Less weight loss than other procedures: Individuals who have gastric bypass surgery typically lose more weight and keep off a higher percentage of excess weight long term when compared to gastric sleeve surgery. That said, those surgeries can present with different and challenging long-term issues. The choice of surgery is a very personal decision best made by the patient and their surgeon, based on their individual needs.
Diabetes, hypertension, and other chronic conditions do not resolve: For some, getting rid of chronic health problems is the reason for having the surgery. In some individuals, these problems do not go away after surgery, or they may go away temporarily in the early months or years after surgery, then return later.

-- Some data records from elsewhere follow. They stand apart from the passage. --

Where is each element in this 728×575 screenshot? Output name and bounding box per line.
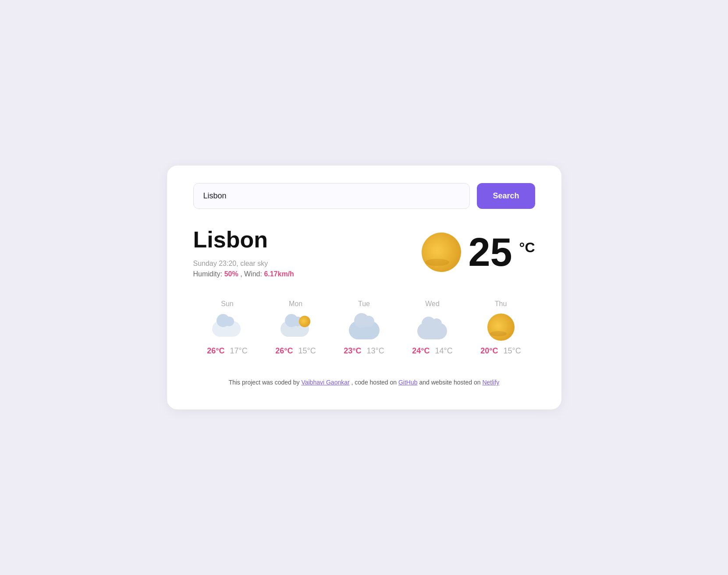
weather-card: Search Lisbon Sunday 23:20, clear sky Hu… bbox=[167, 166, 561, 409]
high-temp-sun: 26°C bbox=[207, 346, 224, 356]
high-temp-mon: 26°C bbox=[275, 346, 293, 356]
low-temp-thu: 15°C bbox=[504, 346, 521, 356]
forecast-temps-wed: 24°C 14°C bbox=[412, 346, 452, 356]
weather-stats: Humidity: 50% , Wind: 6.17km/h bbox=[193, 270, 294, 278]
low-temp-mon: 15°C bbox=[298, 346, 316, 356]
low-temp-wed: 14°C bbox=[435, 346, 453, 356]
footer-suffix: and website hosted on bbox=[419, 379, 482, 386]
high-temp-thu: 20°C bbox=[480, 346, 498, 356]
day-label-thu: Thu bbox=[495, 300, 507, 308]
forecast-temps-tue: 23°C 13°C bbox=[344, 346, 384, 356]
overcast-icon bbox=[349, 321, 380, 339]
sun-behind-cloud-icon bbox=[281, 315, 311, 337]
humidity-value: 50% bbox=[224, 270, 238, 278]
temperature-value: 25 bbox=[468, 233, 512, 272]
forecast-temps-mon: 26°C 15°C bbox=[275, 346, 316, 356]
city-name: Lisbon bbox=[193, 226, 294, 253]
cloud-bump2 bbox=[431, 318, 442, 329]
footer-middle: , code hosted on bbox=[352, 379, 398, 386]
search-row: Search bbox=[193, 183, 535, 209]
forecast-day-thu: Thu 20°C 15°C bbox=[467, 300, 535, 356]
high-temp-tue: 23°C bbox=[344, 346, 361, 356]
city-info: Lisbon Sunday 23:20, clear sky Humidity:… bbox=[193, 226, 294, 278]
day-label-sun: Sun bbox=[221, 300, 233, 308]
day-label-wed: Wed bbox=[425, 300, 440, 308]
clear-sun-icon bbox=[487, 314, 515, 341]
forecast-temps-thu: 20°C 15°C bbox=[480, 346, 521, 356]
partly-cloudy-icon bbox=[212, 315, 243, 337]
forecast-icon-thu bbox=[486, 315, 516, 339]
high-temp-wed: 24°C bbox=[412, 346, 430, 356]
current-weather: Lisbon Sunday 23:20, clear sky Humidity:… bbox=[193, 226, 535, 278]
day-label-mon: Mon bbox=[289, 300, 302, 308]
footer-prefix: This project was coded by bbox=[229, 379, 302, 386]
forecast-day-tue: Tue 23°C 13°C bbox=[330, 300, 398, 356]
forecast-icon-mon bbox=[281, 315, 311, 339]
wind-value: 6.17km/h bbox=[264, 270, 294, 278]
day-label-tue: Tue bbox=[358, 300, 370, 308]
forecast-icon-sun bbox=[212, 315, 243, 339]
wind-label: , Wind: bbox=[240, 270, 262, 278]
forecast-icon-wed bbox=[417, 315, 448, 339]
github-link[interactable]: GitHub bbox=[398, 379, 418, 386]
netlify-link[interactable]: Netlify bbox=[482, 379, 499, 386]
temperature-unit: °C bbox=[519, 240, 535, 256]
low-temp-sun: 17°C bbox=[230, 346, 248, 356]
humidity-label: Humidity: bbox=[193, 270, 223, 278]
search-input[interactable] bbox=[193, 183, 470, 209]
sun-icon-large bbox=[422, 233, 461, 272]
forecast-day-sun: Sun 26°C 17°C bbox=[193, 300, 262, 356]
temperature-display: 25 °C bbox=[422, 233, 535, 272]
author-link[interactable]: Vaibhavi Gaonkar bbox=[301, 379, 349, 386]
forecast-day-mon: Mon 26°C 15°C bbox=[262, 300, 330, 356]
forecast-day-wed: Wed 24°C 14°C bbox=[398, 300, 467, 356]
datetime: Sunday 23:20, clear sky bbox=[193, 260, 294, 268]
footer: This project was coded by Vaibhavi Gaonk… bbox=[193, 377, 535, 387]
forecast-temps-sun: 26°C 17°C bbox=[207, 346, 247, 356]
forecast-icon-tue bbox=[349, 315, 380, 339]
forecast-row: Sun 26°C 17°C Mon 26°C 15°C bbox=[193, 300, 535, 356]
search-button[interactable]: Search bbox=[477, 183, 535, 209]
low-temp-tue: 13°C bbox=[367, 346, 384, 356]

Sagging skin: This complication is common with all types of weight loss surgeries and is the result of skin stretching during the period of obesity. Surgery is available to remove excess skin, but many surgeons prefer to wait until the patient’s weight has been stable for one to two years prior to removing excess skin.
Inability to take in adequate amounts of food: Losing too much weight can sound like a good outcome to an individual who needs to lose 100 pounds or more, but the reality is far different. It is possible for the stomach pouch to be too small, or for other issues to make the pouch smaller than intended, which leads to an inability to eat a quantity of food large enough to sustain the body over time. This issue may not be obvious in the early months after surgery but will become obvious and serious when the patient is not able to maintain their goal weight and become overly thin.
Malnutrition: This issue comes in a variety of forms. There can be a decreased intake of minerals and vitamins that leads to a lack of essential nutrients. There can be an inability to take in adequate calories. There can be a problem with absorbing enough calories and nutrients, due to issues such as diarrhea, nausea, or other issues. Malnutrition can be very serious and may take supplements, medication, and other interventions to keep the patient well long term.
Incisional hernia: A hernia can form at the site of any surgical incision. This risk is minimized by minimally invasive (laparoscopic) surgical techniques, but a hernia can still form in the months and years following surgery. Typically, this looks like a small bulge at the site of a surgical incision.
Abdominal adhesions: The organs and tissues of the abdomen are naturally slippery, allowing them to move and slide past each other during movements such as bending, twisting, and walking. After a surgery, scarring can make these tissues “stick” to each other, and this causes a pulling sensation that can range from annoying to painful with movement.